== Extracted page text data ==
»»

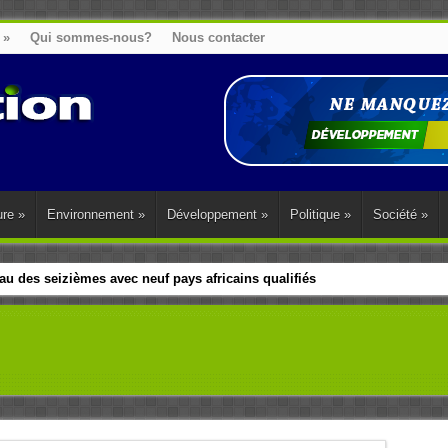
»
Qui sommes-nous?
Nous contacter
ure
»
Environnement
»
Développement
»
Politique
»
Société
»
u des seizièmes avec neuf pays africains qualifiés
t sa diaspora tentent de parler d’une seule voix sur la question des répar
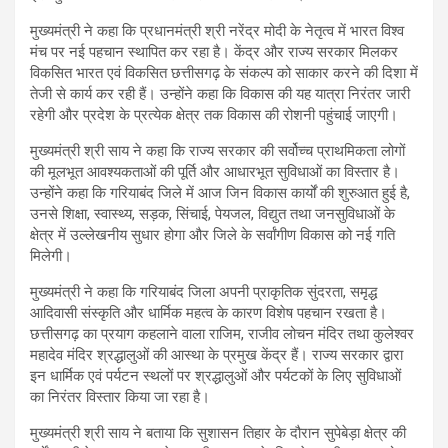
मुख्यमंत्री ने कहा कि प्रधानमंत्री श्री नरेंद्र मोदी के नेतृत्व में भारत विश्व
मंच पर नई पहचान स्थापित कर रहा है। केंद्र और राज्य सरकार मिलकर
विकसित भारत एवं विकसित छत्तीसगढ़ के संकल्प को साकार करने की दिशा में
तेजी से कार्य कर रही हैं। उन्होंने कहा कि विकास की यह यात्रा निरंतर जारी
रहेगी और प्रदेश के प्रत्येक क्षेत्र तक विकास की रोशनी पहुंचाई जाएगी।
मुख्यमंत्री श्री साय ने कहा कि राज्य सरकार की सर्वोच्च प्राथमिकता लोगों
की मूलभूत आवश्यकताओं की पूर्ति और आधारभूत सुविधाओं का विस्तार है।
उन्होंने कहा कि गरियाबंद जिले में आज जिन विकास कार्यों की शुरुआत हुई है,
उनसे शिक्षा, स्वास्थ्य, सड़क, सिंचाई, पेयजल, विद्युत तथा जनसुविधाओं के
क्षेत्र में उल्लेखनीय सुधार होगा और जिले के सर्वांगीण विकास को नई गति
मिलेगी।
मुख्यमंत्री ने कहा कि गरियाबंद जिला अपनी प्राकृतिक सुंदरता, समृद्ध
आदिवासी संस्कृति और धार्मिक महत्व के कारण विशेष पहचान रखता है।
छत्तीसगढ़ का प्रयाग कहलाने वाला राजिम, राजीव लोचन मंदिर तथा कुलेश्वर
महादेव मंदिर श्रद्धालुओं की आस्था के प्रमुख केंद्र हैं। राज्य सरकार द्वारा
इन धार्मिक एवं पर्यटन स्थलों पर श्रद्धालुओं और पर्यटकों के लिए सुविधाओं
का निरंतर विस्तार किया जा रहा है।
मुख्यमंत्री श्री साय ने बताया कि सुशासन तिहार के दौरान सुपेबेड़ा क्षेत्र की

««

== TASK ITEM ==
Word for word, give back each entry from above, but skip any picture.

== ANSWER AREA ==
»
Qui sommes-nous?
Nous contacter
ure
»
Environnement
»
Développement
»
Politique
»
Société
»
u des seizièmes avec neuf pays africains qualifiés
t sa diaspora tentent de parler d’une seule voix sur la question des répar
मुख्यमंत्री ने कहा कि प्रधानमंत्री श्री नरेंद्र मोदी के नेतृत्व में भारत विश्व
मंच पर नई पहचान स्थापित कर रहा है। केंद्र और राज्य सरकार मिलकर
विकसित भारत एवं विकसित छत्तीसगढ़ के संकल्प को साकार करने की दिशा में
तेजी से कार्य कर रही हैं। उन्होंने कहा कि विकास की यह यात्रा निरंतर जारी
रहेगी और प्रदेश के प्रत्येक क्षेत्र तक विकास की रोशनी पहुंचाई जाएगी।
मुख्यमंत्री श्री साय ने कहा कि राज्य सरकार की सर्वोच्च प्राथमिकता लोगों
की मूलभूत आवश्यकताओं की पूर्ति और आधारभूत सुविधाओं का विस्तार है।
उन्होंने कहा कि गरियाबंद जिले में आज जिन विकास कार्यों की शुरुआत हुई है,
उनसे शिक्षा, स्वास्थ्य, सड़क, सिंचाई, पेयजल, विद्युत तथा जनसुविधाओं के
क्षेत्र में उल्लेखनीय सुधार होगा और जिले के सर्वांगीण विकास को नई गति
मिलेगी।
मुख्यमंत्री ने कहा कि गरियाबंद जिला अपनी प्राकृतिक सुंदरता, समृद्ध
आदिवासी संस्कृति और धार्मिक महत्व के कारण विशेष पहचान रखता है।
छत्तीसगढ़ का प्रयाग कहलाने वाला राजिम, राजीव लोचन मंदिर तथा कुलेश्वर
महादेव मंदिर श्रद्धालुओं की आस्था के प्रमुख केंद्र हैं। राज्य सरकार द्वारा
इन धार्मिक एवं पर्यटन स्थलों पर श्रद्धालुओं और पर्यटकों के लिए सुविधाओं
का निरंतर विस्तार किया जा रहा है।
मुख्यमंत्री श्री साय ने बताया कि सुशासन तिहार के दौरान सुपेबेड़ा क्षेत्र की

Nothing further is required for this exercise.